Medicare For All — Can it Work?
To avoid Soviet style problems, we must soberly acknowledge what we already have a 2 Tier system and we have always had it (at least since 1986), so we can actually build around our now acknowledge 2 Tier system. This does not conflict with a U.S. Universal (socialized) health care system or Medicare for All for our citizens (not for visitors or illegals, sorry bleeding heart open-borders types). A New Zealand-inspired socialized approach coming from a personal responsibility advocate like me may be a surprise, but we have a giant system already in place, and expanding Medicare retains some choice.

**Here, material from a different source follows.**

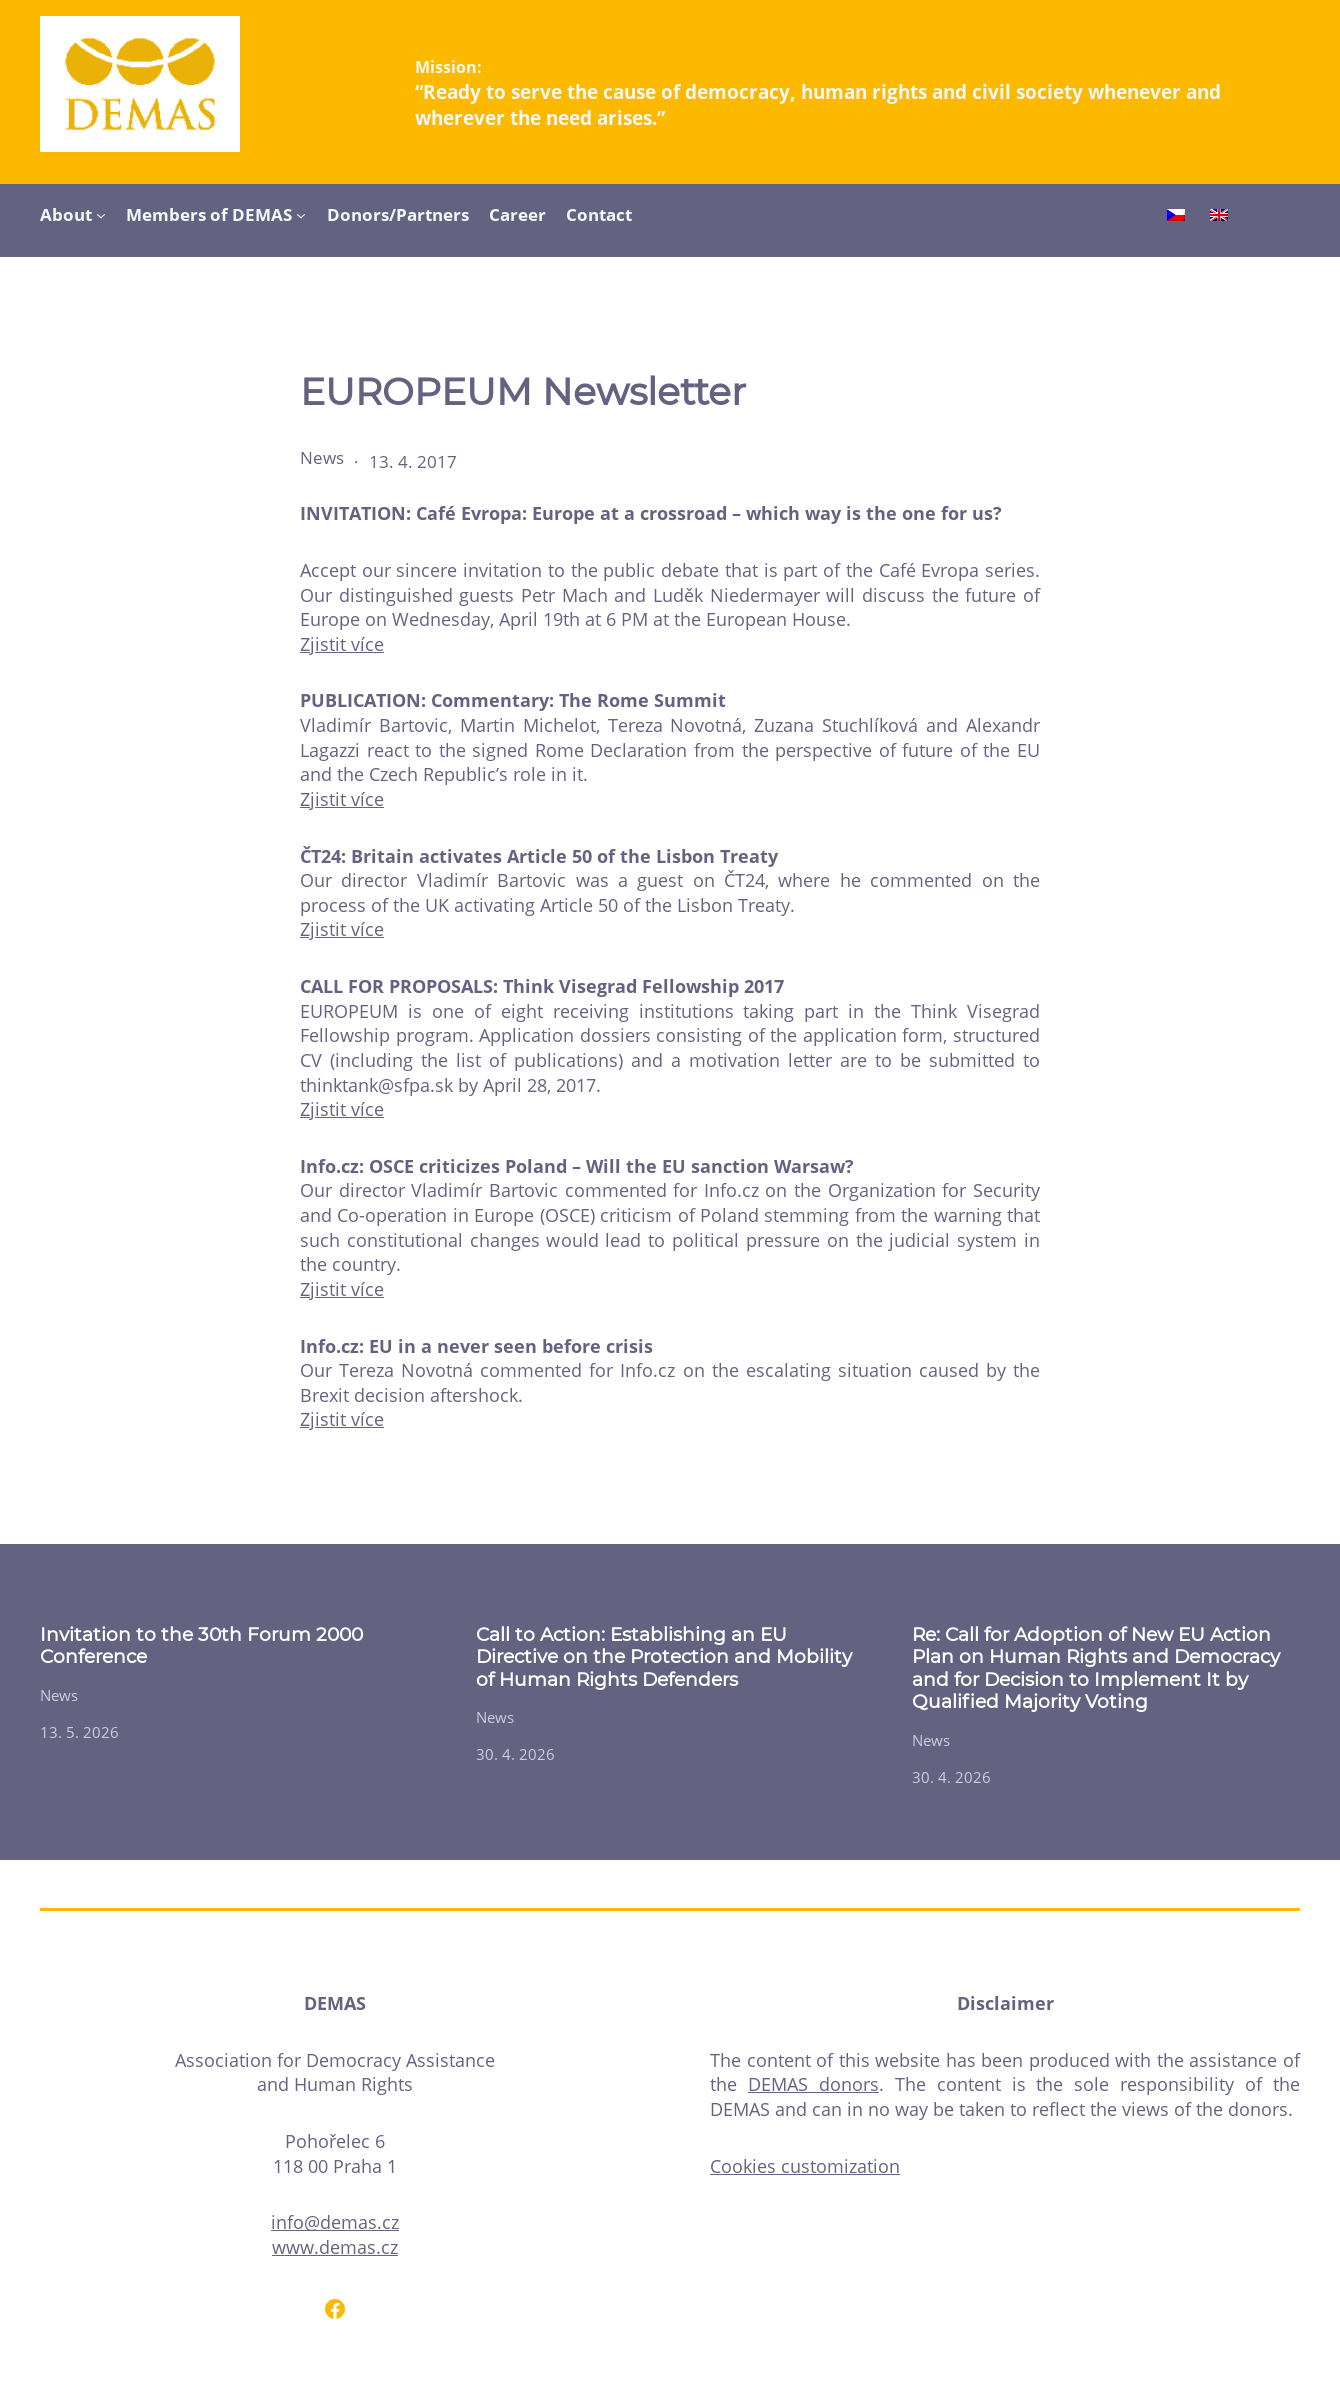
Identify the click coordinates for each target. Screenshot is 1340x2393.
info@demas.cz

People still have the option to upgrade their health plans (supplementals or a la cart at their own expense).
This will allow those who can afford it to pursue elective, costly or more timely medical services. This means not everyone will receive liver transplants or even Ledipasvir and sofosbuvir (Harvoni) for their Hepatitis C ($100k per patient) unless/until society weighs in. Rationing is real because resources are always finite…just wait ’til the new rounds of genomics and biologics hit the market. Sorry Bernie Sanders, those who respect math realize we can’t afford to do everything for everyone with blatant disregard to affordability. I would be OK with a slight tax increase (sorry Scott, but Mary would approve).

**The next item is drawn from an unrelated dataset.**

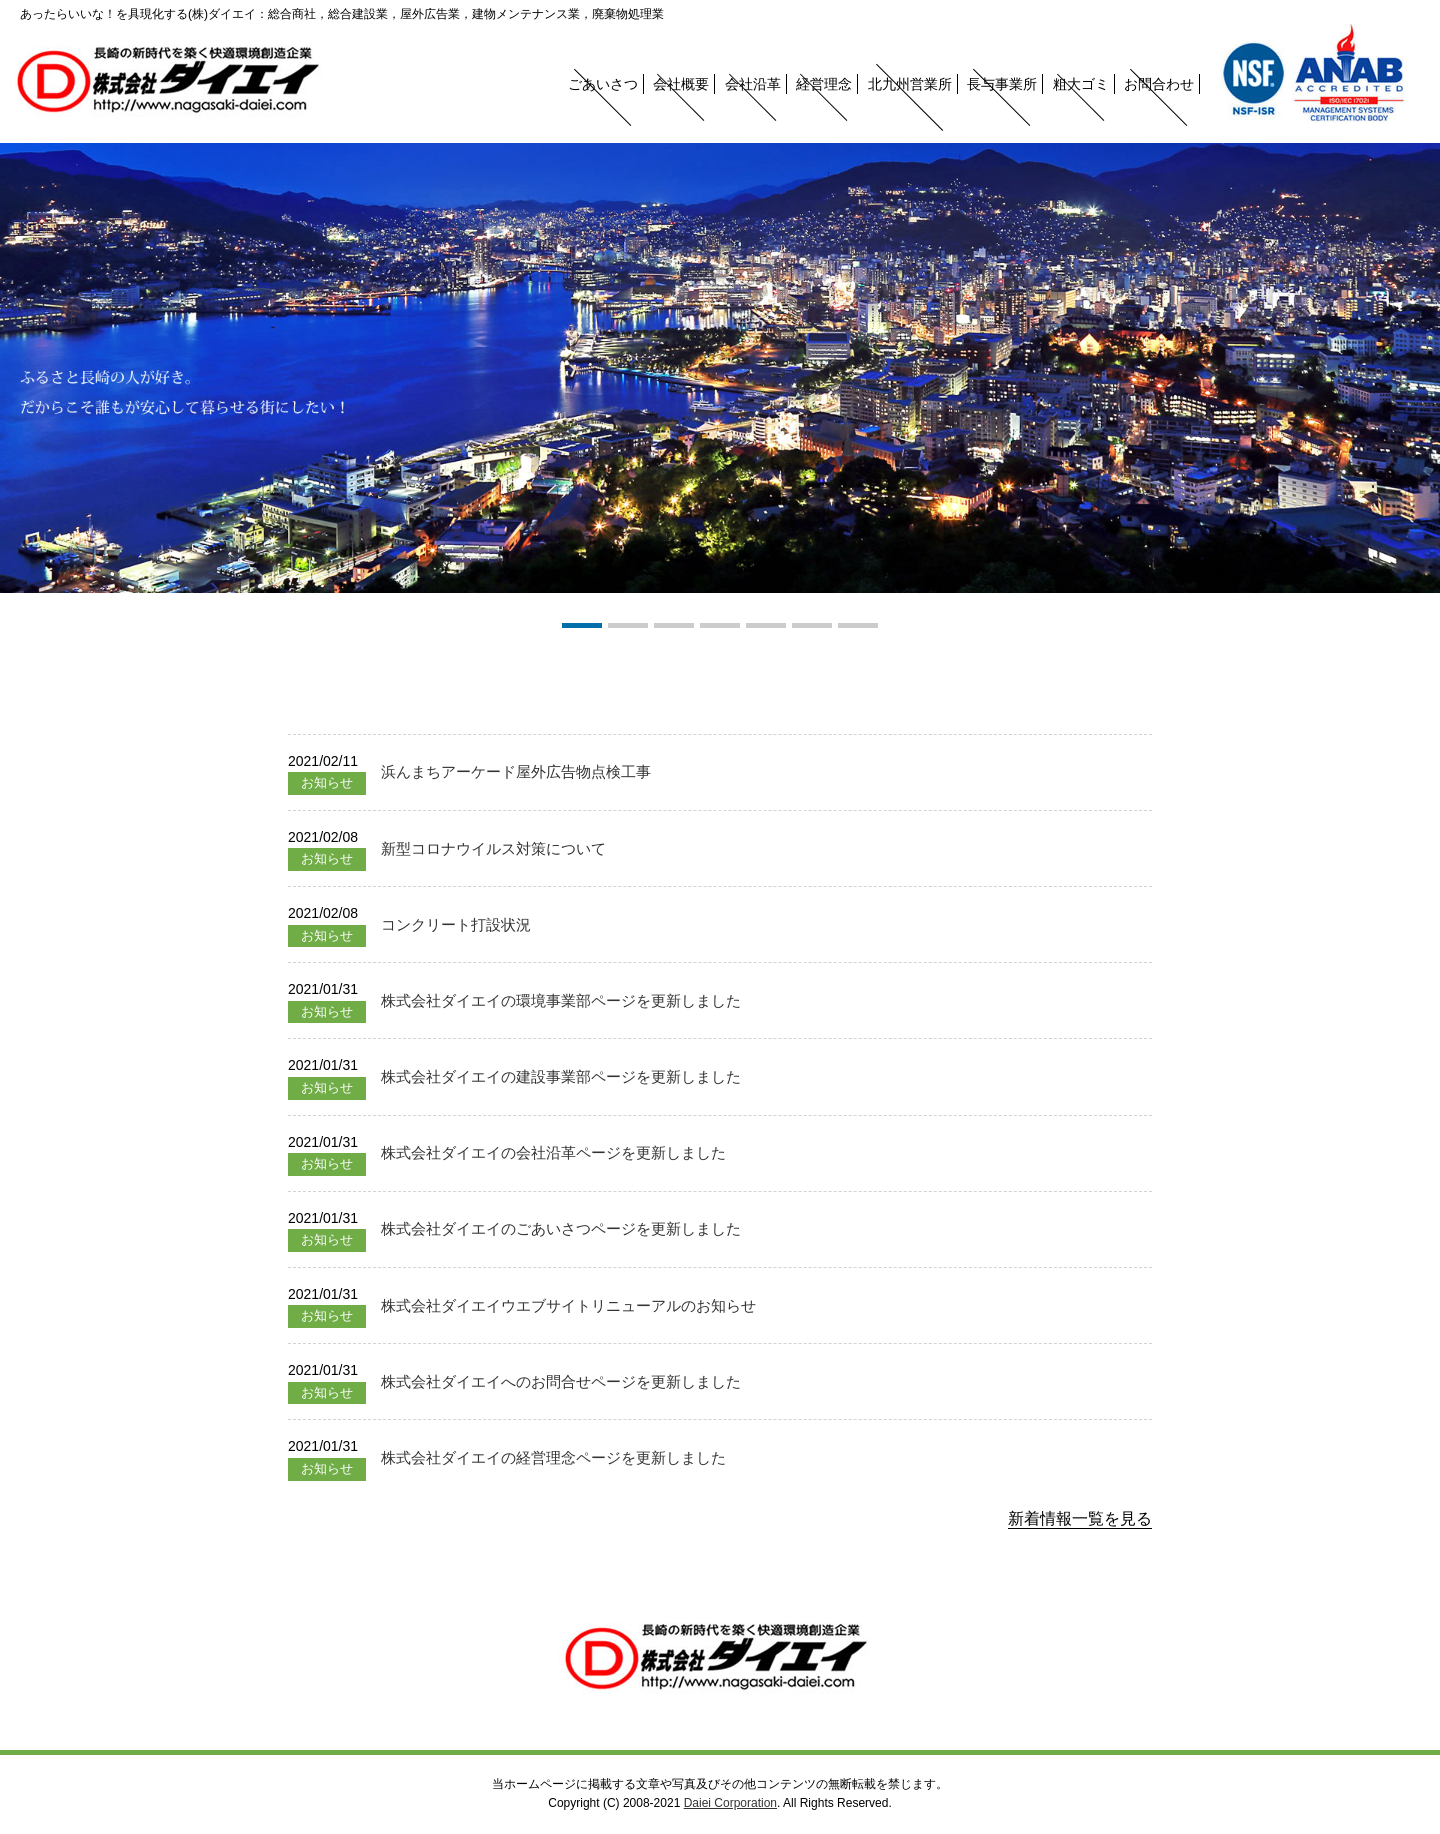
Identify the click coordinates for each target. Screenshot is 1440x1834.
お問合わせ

Concrete Steps to Improve Medical Transparency when Prices are Hidden
Here is a recent (July 2018) Colorado effort towards improving medical transparency effort.
A Bright Future
Swamp creature cronyism can now be exposed and expunged. A simplified approach can produce fair/stable social contracts where rule sets are clear, and we offer no free lunches for your favored pitied class of able bodied adults. You don’t want to wear a motorcycle helmet…fine…my tax dollar will not be paying your medical bills.

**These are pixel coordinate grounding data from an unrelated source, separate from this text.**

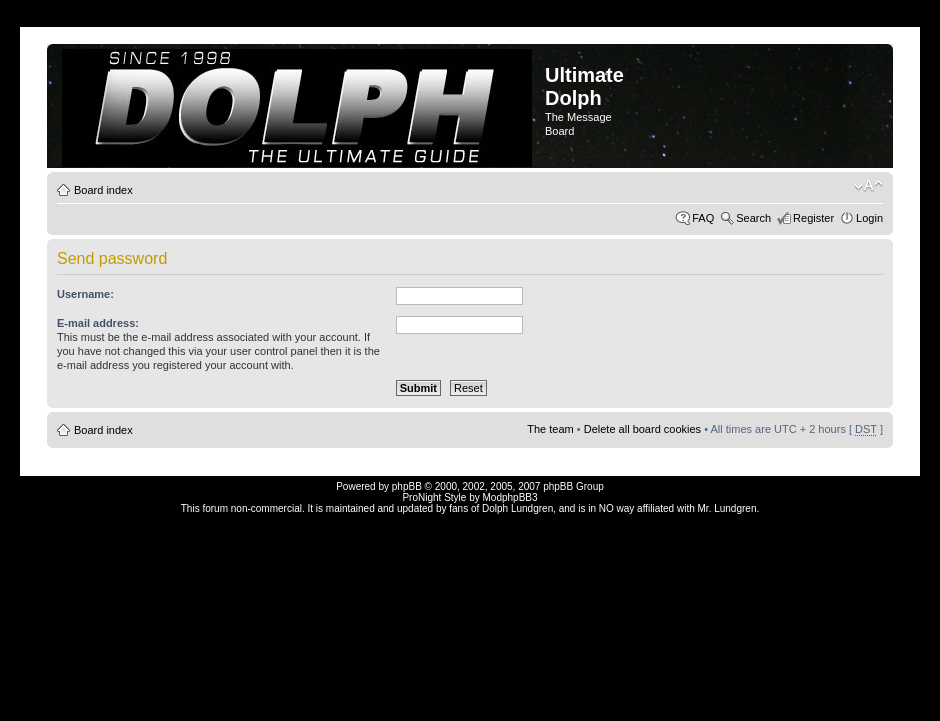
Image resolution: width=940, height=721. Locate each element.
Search (753, 218)
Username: (85, 294)
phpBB (407, 486)
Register (813, 218)
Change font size (868, 186)
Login (869, 218)
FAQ (703, 218)
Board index (103, 190)
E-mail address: (98, 323)
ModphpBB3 (510, 497)
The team (550, 429)
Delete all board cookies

My idea is a medical Effortocracy where citizens are rewarded for effort, and society indemnifies the truly unfortunate (childhood cancer, etc). Unfortunates do exist, and they deserve our charity. This is best seen at the pediatric cancer camp I volunteered for last month. We all have our favorite causes, but one of the key lessons I learn from Camp WapiYapi and my truly suffering ED patients, is the ability to more quickly distinguish the truly needy from the coddled and rotten apples.
Of course, there are always doubts and the patient must get the compassionate benefit of the doubt, but after years in an ED, we learn to spot spoiled trust fund babies early and differentiate the cyclic vomiting potheads from those with peritonitis, and that remains our primary job.
My solution follows the tenets of Effortocracy and the Professional Principles of Medicine, we must:
- First do no harm
- Keep up with Technology and Innovation
- Avoid burnout
- Work hard
- Play hard
- Think for yourself, Remain Skeptical, Don’t drink the Koolaid
- Forgive Mistakes
- Reward Effort
Serious physicians, whether they lean Left or Right, all want:
Optimal, affordable healthcare that balances liberty with personal responsibility
An improved system can be fair and compassionate without breeding, encouraging or subsidizing any protected class of freeloaders. This can happen by exposing actors who take mysterious chunks from of our impossibly complex medical bill. Intermediaries will be identified and purged. With economic transparency, the market will trim fat and we’ll stop rewarding parasites who steal from our transactional system without adding value.
We will simplify our convoluted, over-priced system. For now, my vote is to expand Medicare to include all citizens.